Lu Galasso - My Sister's Keeper

Okay, so I went and I saw My Sister’s Keeper the other night, a film which I had very high expectations for because not only have I read the book (and cried through the whole thing), but I also enjoy Cameron Diaz as an actor. After seeing the film, I looked at my friend in shock. And not in a good way. I was TOTALLY disappointed. I would even go as far as to say that they ruined the book. I say that because the writers of the film changed the ending. I don’t mean they altered it but I mean they changed WHO DIES. Meaning that the story doesn’t even make sense! Let me start with Abigal’s character, Anna. The story goes that when Kate was little she found out she had Leukemia. It was safer and more effective to have an exact bone marrow and palette donor and so Kate’s parents genetically altered the baby that they were going to have so that she would be an exact match for Kate. Therefore, Anna spends her whole life being a donor to Kate for whatever she needs.

Then one day, Kate’s kidney’s begin to fall and so Anna is not asked, but required by her parents to donate her kidney to her sister. Anna learns that without one of her kidneys she would have ot be careful for the rest of her life, and it was going to be hard for her to have a child. There were many other things that scared Anna from having the surgery, or so she claims. Anna then goes and hires a lawyer, Campbell Alexander, in order to sure her parents for “the rights to her own body”. I won’t go into detail about how that turns out because that would just give away the entire movie. For the most part the film follows that part of the book very closely except that it leaves out a very important character from the novel named Julia. Who becomes Anna’s guardian for the time when the trial is taking place because Anna’s mother becomes the defendant lawyer. I would like to point out that although I’m making the story revolve around Anna, which the book does do, the film makes the story about Kate. That being said, we hear from Kate multiple times in the film, whereas in the book we only hear from her near the end of the novel.

Then there is the brother, Jesse. In the book, Jesse is a trouble maker, starting fires, living in a room above the garage, basically wants nothing to do with his family.

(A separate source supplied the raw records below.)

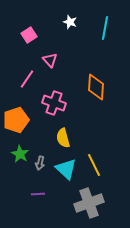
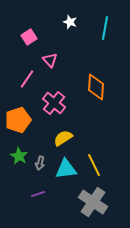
pink square: moved 2 px down
pink cross: rotated 20 degrees clockwise
orange pentagon: moved 2 px right
yellow semicircle: rotated 72 degrees clockwise
green star: moved 1 px left, 2 px down
cyan triangle: rotated 50 degrees counterclockwise
purple line: rotated 16 degrees counterclockwise
gray cross: moved 4 px right, 1 px up; rotated 36 degrees counterclockwise
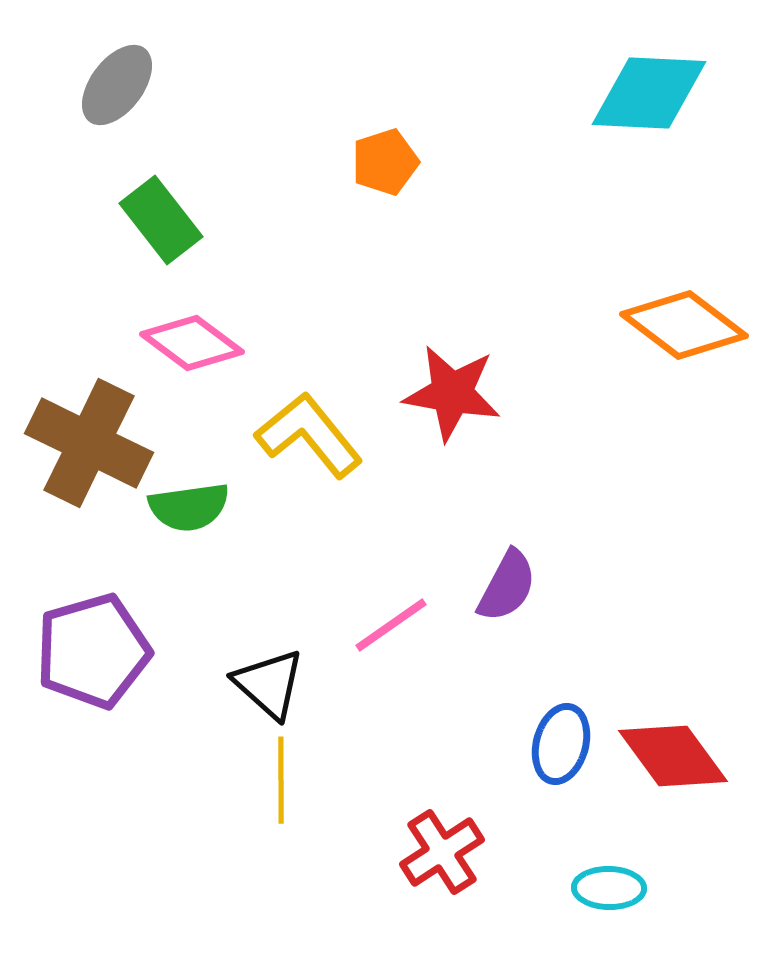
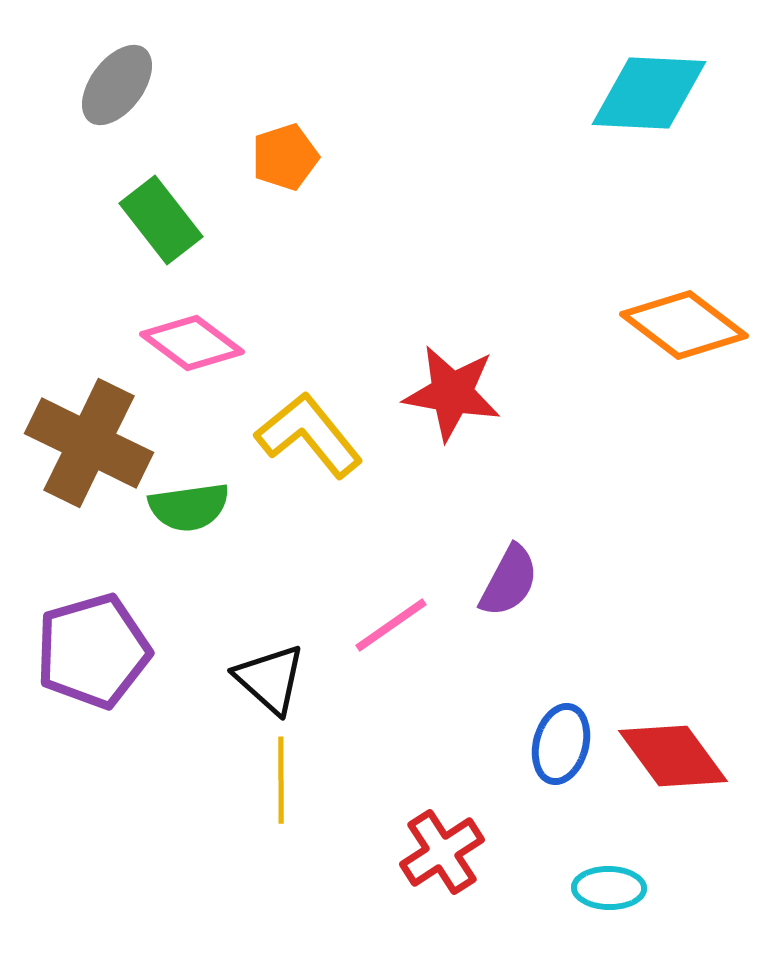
orange pentagon: moved 100 px left, 5 px up
purple semicircle: moved 2 px right, 5 px up
black triangle: moved 1 px right, 5 px up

Has his own car. And he’s 17. The Jesse in the film looks like he’s about 14, he takes the bus, they don’t show him doing anything wrong except being out late at night drinking SODA (not even alcohol like in the book) and hes at family dinners. The only bad thing they show him doing in the film is coming home past curfew and then proceed to say at the end of the film that he got himself together. Together from what? Really?

They had Alec Baldwin play Campbell Alexander. In the book Campbell Alexander is supposed to be sexy. A knockout, and he and Julia are supposed to have a romance. There is also supposed to be suspicion about why he has this service dog with him all of the time and when you find out it happens in the courtroom while he is asking Anna questions on the stand, which in the book takes her convincing. In the film there are two questions asked about the dog and the revelation happens outside the courtroom.

It’s like the film is trying to draw all the same morals and conclusions as the book but without actually explaining why. If you hadn’t read the book you would have been so confused as to the point and as to what is actually going on. If you’re going to adapt a novel into a film. Either change it completely or not at all. This film just sorta sat in the middle. Like it wasn’t really sure what was going on. I would give the film 2 stars out of 5.